21. In subsequent correspondence of 2 October 2007 the applicant complained about his unauthorised bodily search, in breach of Article 8 of the Convention. He also complained of a breach of Article 5 § 3 due to insufficient reasons for his detention pending trial and of Article 6 § 3 (b) and (c) about the refusal to allow him to meet with his lawyer during the first two days of his detention.

22 . In further submissions of 10 December 2014 the applicant complained of a violation of Article 3 due to inhuman conditions of detention in July and August 2007.

THE LAW

A. Complaints under Articles 5 §§ 1, 2 and 3, as well as under Articles 6 § 1, 8 and 13 of the Convention

23. The applicant complained that he was arrested in breach of domestic law and was not promptly informed of the reasons for his arrest, while the judge did not give sufficient reasons for his arrest. He also complained of an unauthorised search and of the absence of effective remedies in respect of his other complaints.

24. The Government submitted that the applicant had failed to exhaust domestic remedies. In particular, following his acquittal by the domestic courts, he could have claimed compensation relying on Law No. 1545.

25. The Court recalls that i t is primordial that the machinery of protection established by the Convention is subsidiary to the national systems safeguarding human rights. This Court is concerned with the supervision of the implementation by Contracting States of their obligations under the Convention. It cannot, and must not, usurp the role of Contracting States whose responsibility it is to ensure that the fundamental rights and freedoms enshrined therein are respected and protected on a domestic level. The rule of exhaustion of domestic remedies is therefore an indispensable part of the functioning of this system of protection. States are dispensed from answering before an international body for their acts before they have had an opportunity to put matters right through their own legal system and those who wish to invoke the supervisory jurisdiction of the Court as concerns complaints against a State are thus obliged to use first the remedies provided by the national legal system (see, amongst many authorities, Akdivar and Others v. Turkey , 16 September 1996, § 65, Reports of Judgments and Decisions 1996 ‑ IV). The Court cannot emphasise enough that it is not a court of first instance; it does not have the capacity, nor is it appropriate to its function as an international court, to adjudicate on large numbers of cases which require the finding of basic facts or the calculation of monetary compensation – both of which should, as a matter of principle and effective practice, be the domain of domestic jurisdictions.

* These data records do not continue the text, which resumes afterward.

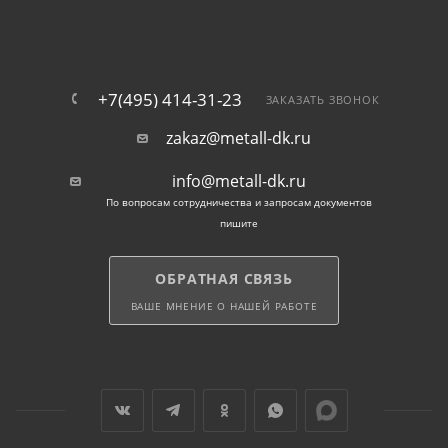
гибкие условия поставки — мелкий и крупный опт;
выгодная цена и быстрая доставка.
+7(495) 414-31-23
ЗАКАЗАТЬ ЗВОНОК
zakaz@metall-dk.ru
Применение арматурных
хомутов в Нахабино
info@metall-dk.ru
По вопросам сотрудничества и запросам документов
пишите
армирование бетонных и железобетонных
конструкций;
ОБРАТНАЯ СВЯЗЬ
изготовление колонн и балок;
ВАШЕ МНЕНИЕ О НАШЕЙ РАБОТЕ
монтаж фундаментов и плит перекрытий;
производство ЖБИ на заводах.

26. The Court would refer to its well-established case law concerning the obligation to exhaust domestic remedies, as summarised , for instance, in Vu č kovi ć and Others v. Serbia (preliminary objection) [GC] (nos. 17153/11 and 29 others , §§ 69-77, 25 March 2014) .

26. In the present case the applicant did not comment in any manner the Government ’ s submission that he had failed to exhaust domestic remedies. The Court notes that it has already found on a number of occasions that Law No. 1545 provides an effective framework of redress in respect of complaint s under Articles 5 and 8 of the Convention (see, inter alia , the case of Țopa v. Moldova ( dec. ), no. 25451/08 , 14 December 2010; Mătăsaru and Savițchi v. Moldova (no. 38281/08, § 75; Bisir and Tulus v. Moldova , no. 42973/05 , § 37 , 17 May 2011 ; Djaparidze v. Moldova ( dec. ), no. 32530/07, § 34, 31 January 2012; Arabadji v. The Republic of Moldova ( dec. ), no. 25620/06, 17 September 2013 ).

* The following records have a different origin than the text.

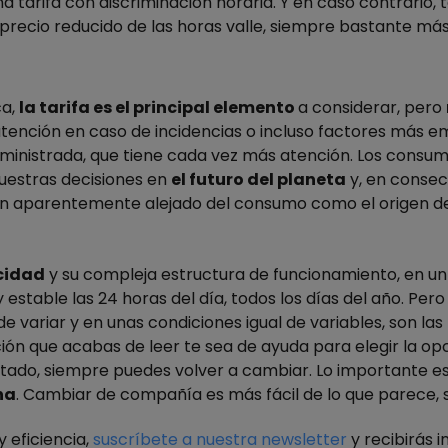
na tarifa con discriminación horaria. Y en caso contrari
 precio reducido de las horas valle, siempre bastante má
ca,
la tarifa es el principal elemento
a considerar, pero
 atención en caso de incidencias o incluso factores más 
suministrada, que tiene cada vez más atención. Los cons
nuestras decisiones en
el futuro del planeta
y, en consec
tan aparentemente alejado del consumo como el origen de
icidad
y su compleja estructura de funcionamiento, en u
y estable las 24 horas del día, todos los días del año. Per
e variar y en unas condiciones igual de variables, son las
ión que acabas de leer te sea de ayuda para elegir la op
tado, siempre puedes volver a cambiar. Lo importante e
na
. Cambiar de compañía es más fácil de lo que parece, s
 eficiencia,
suscríbete a nuestra newsletter
y recibirás 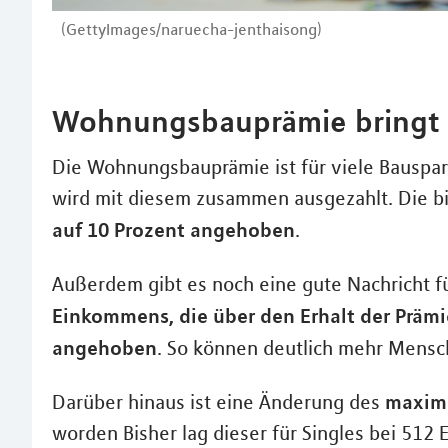
(GettyImages/naruecha-jenthaisong)
Wohnungsbauprämie bringt
Die Wohnungsbauprämie ist für viele Bauspare
wird mit diesem zusammen ausgezahlt. Die bi
auf 10 Prozent angehoben
.
Außerdem gibt es noch eine gute Nachricht f
Einkommens, die über den Erhalt der Prämi
angehoben
. So können deutlich mehr Mensc
maxima
Darüber hinaus ist eine Änderung des
worden Bisher lag dieser für Singles bei 512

27 . Since the applicant did not make use of this mechanism, his complaints under Articles 5 and 8 must be rejected for non-exhaustion of domestic remedies. The Court concludes that this part of the application must therefore be rejected pursuant to Article 35 §§ 1 and 4 of the Convention.

28. The Court notes that the applicant made a complaint under Article 6 § 1 concerning the decision-making process in respect of his detention pending trial. B eing the master of the characterisation to be given in law to the facts of any case before it (see Akdeniz v. Turkey , no. 25165/94, § 88, 31 May 2005), the Court considers that this complaint falls to be examined under Article 5 § 4 of the Convention (see Djaparidze , cited above, § 35 and Arabadji , cited above, § 26 ). Since the present complaint the applicant ’ s detention pending trial, it closely linked with the complaint under Article 5 § 1 about the lawfulness of his detention as a whole. In view of its conclusion in respect of the complaint under Article 5 § 1 (see paragraph 27 above), the Court finds that the applicant should have made use of the mechanism established in Law No. 1545. The Court concludes that this part of the application must therefore also be rejected for non-exhaustion of domestic remedies, pursuant to Article 35 §§ 1 and 4 of the Convention.

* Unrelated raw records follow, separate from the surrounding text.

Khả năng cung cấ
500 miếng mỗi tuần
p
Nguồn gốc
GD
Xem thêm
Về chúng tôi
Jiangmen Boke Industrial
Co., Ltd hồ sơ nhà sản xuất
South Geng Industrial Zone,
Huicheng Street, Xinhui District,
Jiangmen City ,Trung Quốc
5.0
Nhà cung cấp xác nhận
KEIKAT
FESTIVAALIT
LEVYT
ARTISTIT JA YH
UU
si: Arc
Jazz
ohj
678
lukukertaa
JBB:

29. In view of the findings above, the Court finds that the complaint under Article 13 is unsubstantiated since domestic law provides for a procedure aimed at offering a remedy for the breaches alleged by the applicant. Accordingly, the Court concludes that this complaint is manifestly ill-founded and therefore inadmissible within the meaning of Article 35 §§ 3 and 4 of the Convention.

B. Complaint under Article 3 of the Convention

30. In his further correspondence of 10 December 2014 the applicant complained of a violation of Article 3 of the Convention.

31. The Court notes that the applicant complained of the conditions of his detention during a specific period of time in July and August 2007 (see paragraph 22 above). It is clear from the file that this complaint was made in December 2014. Consequently it has been lodged more than six months after the alleged breach took place and must be declared inadmissible under Article 35 §§ 1 and 4 of the Convention.

For these reasons, the Court, unanimously,

Declares the application inadmissible.

Done in English and notified in writing on 4 February 2016 .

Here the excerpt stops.